__Exercise aim__: Look through the data below and extract, unchanged, the lines from the one that contains "ain circumstances, I" to the one that contains "t to keep your", both included.

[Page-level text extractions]
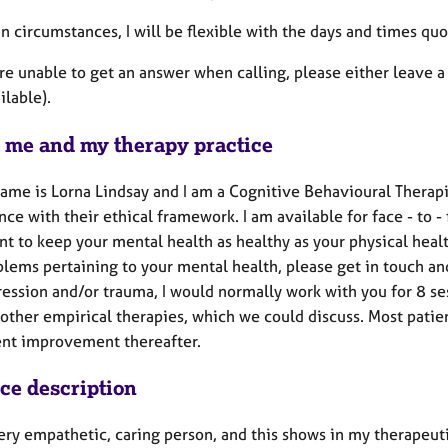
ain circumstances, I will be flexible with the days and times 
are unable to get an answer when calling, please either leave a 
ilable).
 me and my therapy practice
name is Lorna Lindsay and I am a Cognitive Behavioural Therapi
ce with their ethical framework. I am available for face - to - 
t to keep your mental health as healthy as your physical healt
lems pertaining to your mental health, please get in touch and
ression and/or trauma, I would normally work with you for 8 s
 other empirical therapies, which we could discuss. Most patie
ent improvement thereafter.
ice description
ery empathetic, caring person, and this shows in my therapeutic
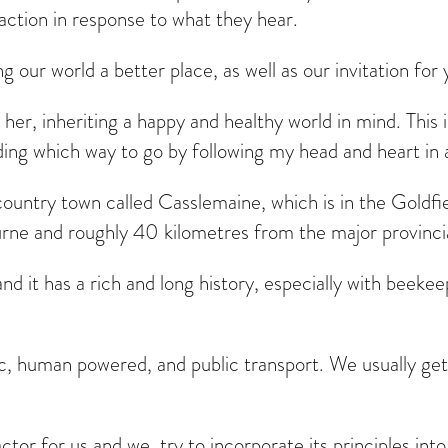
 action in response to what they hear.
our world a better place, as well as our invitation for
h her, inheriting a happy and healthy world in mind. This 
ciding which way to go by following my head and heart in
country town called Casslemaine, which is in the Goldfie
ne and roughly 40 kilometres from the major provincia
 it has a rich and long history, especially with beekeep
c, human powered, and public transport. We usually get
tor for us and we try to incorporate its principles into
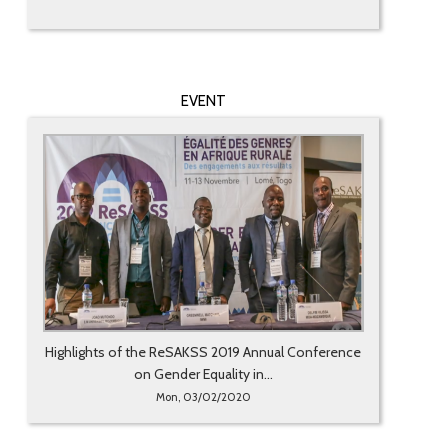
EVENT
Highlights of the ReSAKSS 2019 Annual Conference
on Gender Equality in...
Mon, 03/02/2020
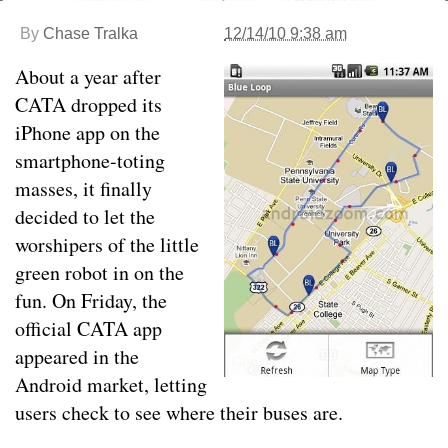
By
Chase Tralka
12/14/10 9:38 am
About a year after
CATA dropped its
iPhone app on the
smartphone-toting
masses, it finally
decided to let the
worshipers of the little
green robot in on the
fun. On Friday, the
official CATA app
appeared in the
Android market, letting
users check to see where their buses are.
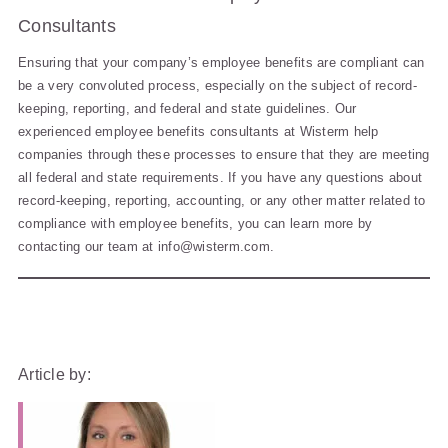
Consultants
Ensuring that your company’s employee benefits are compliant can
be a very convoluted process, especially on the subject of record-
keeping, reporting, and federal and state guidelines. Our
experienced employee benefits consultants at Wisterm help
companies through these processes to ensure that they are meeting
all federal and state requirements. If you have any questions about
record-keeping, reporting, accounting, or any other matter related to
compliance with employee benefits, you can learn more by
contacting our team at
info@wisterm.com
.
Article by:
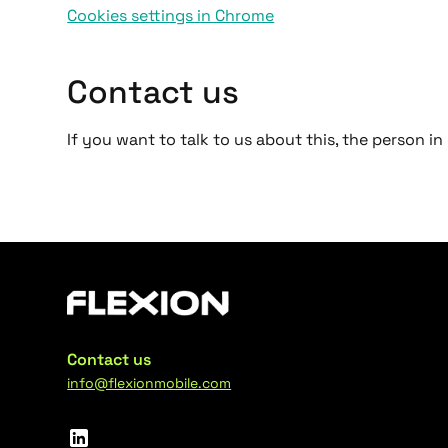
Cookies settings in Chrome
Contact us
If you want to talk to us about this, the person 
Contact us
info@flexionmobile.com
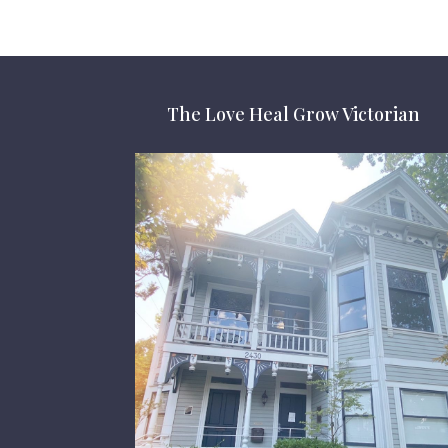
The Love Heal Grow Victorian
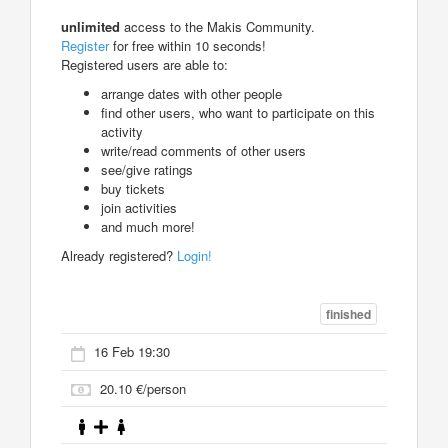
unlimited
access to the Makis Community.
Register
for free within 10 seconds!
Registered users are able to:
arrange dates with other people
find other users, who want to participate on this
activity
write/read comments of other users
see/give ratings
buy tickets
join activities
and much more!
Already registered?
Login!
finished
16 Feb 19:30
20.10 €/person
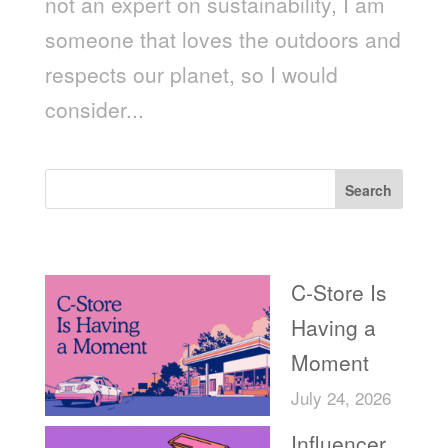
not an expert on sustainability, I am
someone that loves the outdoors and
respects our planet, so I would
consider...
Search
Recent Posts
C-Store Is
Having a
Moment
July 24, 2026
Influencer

...

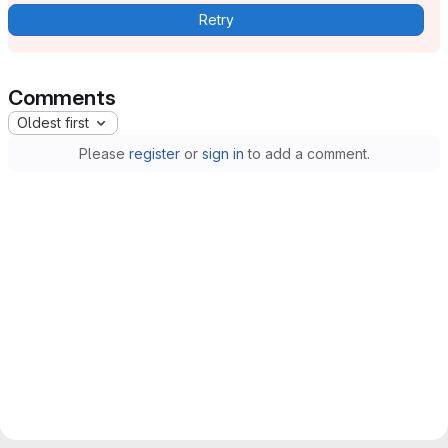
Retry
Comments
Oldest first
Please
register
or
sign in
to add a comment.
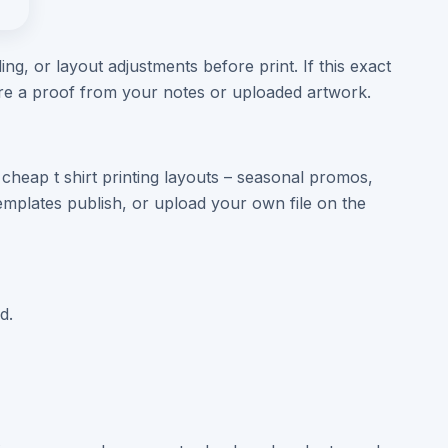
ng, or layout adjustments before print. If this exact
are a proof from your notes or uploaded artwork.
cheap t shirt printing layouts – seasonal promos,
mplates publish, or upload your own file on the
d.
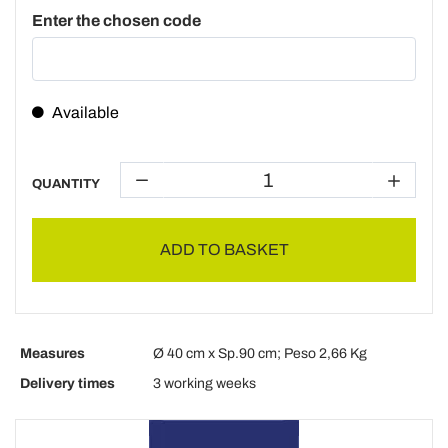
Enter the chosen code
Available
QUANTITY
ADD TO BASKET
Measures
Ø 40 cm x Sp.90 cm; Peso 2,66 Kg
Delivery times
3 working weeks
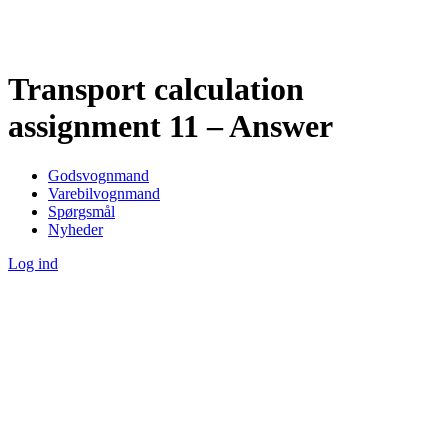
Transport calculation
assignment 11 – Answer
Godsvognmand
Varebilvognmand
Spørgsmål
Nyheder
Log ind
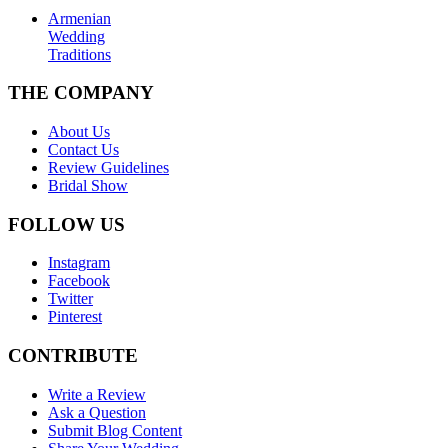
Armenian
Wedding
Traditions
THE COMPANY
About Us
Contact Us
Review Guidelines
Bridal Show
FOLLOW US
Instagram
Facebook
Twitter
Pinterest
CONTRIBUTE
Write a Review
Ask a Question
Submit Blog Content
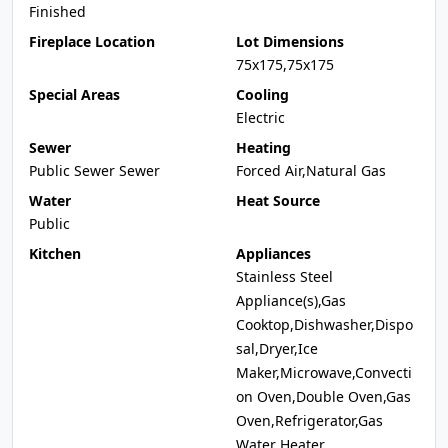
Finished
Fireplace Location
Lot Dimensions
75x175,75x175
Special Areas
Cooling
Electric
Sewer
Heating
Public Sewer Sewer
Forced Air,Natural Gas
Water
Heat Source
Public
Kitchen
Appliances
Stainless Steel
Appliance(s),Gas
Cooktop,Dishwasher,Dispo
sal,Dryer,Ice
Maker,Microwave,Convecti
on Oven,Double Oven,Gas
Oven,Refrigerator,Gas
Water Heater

---

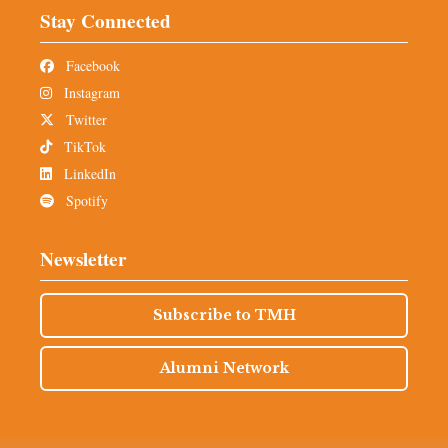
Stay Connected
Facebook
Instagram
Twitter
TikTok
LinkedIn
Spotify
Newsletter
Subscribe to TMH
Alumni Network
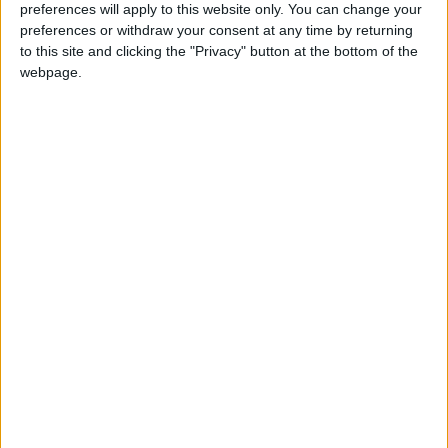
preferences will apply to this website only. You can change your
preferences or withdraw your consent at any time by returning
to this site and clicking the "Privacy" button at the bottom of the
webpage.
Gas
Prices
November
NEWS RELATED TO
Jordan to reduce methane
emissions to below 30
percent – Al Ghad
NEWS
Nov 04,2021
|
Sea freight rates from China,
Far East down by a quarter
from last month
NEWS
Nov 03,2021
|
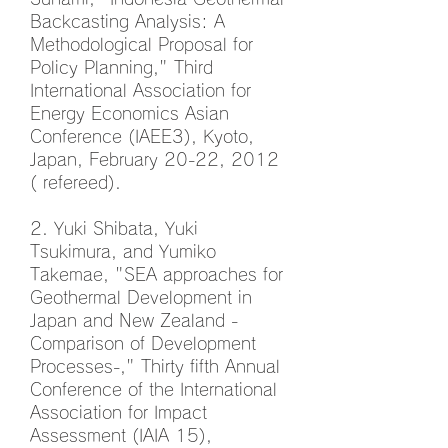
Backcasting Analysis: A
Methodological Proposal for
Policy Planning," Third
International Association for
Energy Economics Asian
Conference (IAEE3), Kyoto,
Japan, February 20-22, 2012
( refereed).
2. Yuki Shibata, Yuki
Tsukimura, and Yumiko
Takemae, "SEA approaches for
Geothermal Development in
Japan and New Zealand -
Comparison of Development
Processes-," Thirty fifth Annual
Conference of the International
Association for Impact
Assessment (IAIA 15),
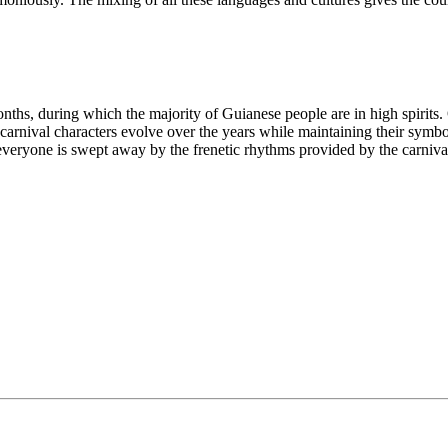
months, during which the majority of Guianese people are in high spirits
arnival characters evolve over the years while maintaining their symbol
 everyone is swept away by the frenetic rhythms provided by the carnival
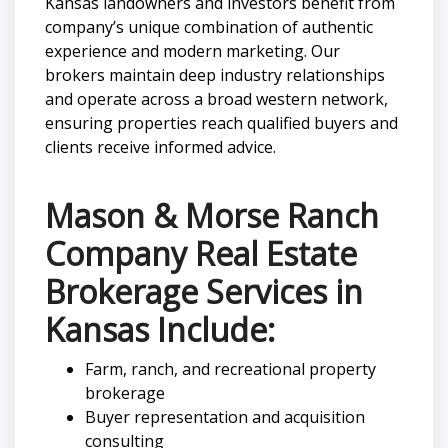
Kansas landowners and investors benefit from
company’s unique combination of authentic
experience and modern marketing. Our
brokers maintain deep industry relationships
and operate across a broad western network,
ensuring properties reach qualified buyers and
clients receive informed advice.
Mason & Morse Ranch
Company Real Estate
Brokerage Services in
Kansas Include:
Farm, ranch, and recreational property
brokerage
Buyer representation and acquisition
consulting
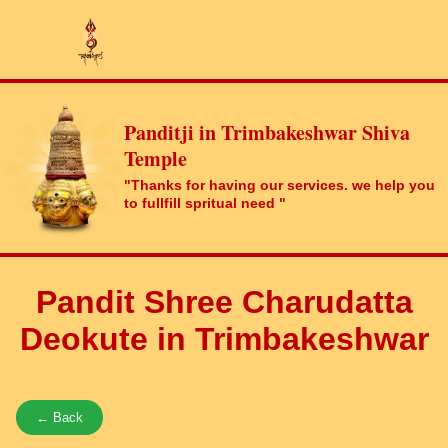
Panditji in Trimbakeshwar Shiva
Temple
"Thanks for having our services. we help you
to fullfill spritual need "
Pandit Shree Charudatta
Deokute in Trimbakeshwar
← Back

__Reply to the exercise__:
ain circumstances, I will be flexible with the days and times 
are unable to get an answer when calling, please either leave a 
ilable).
 me and my therapy practice
name is Lorna Lindsay and I am a Cognitive Behavioural Therapi
ce with their ethical framework. I am available for face - to - 
t to keep your mental health as healthy as your physical healt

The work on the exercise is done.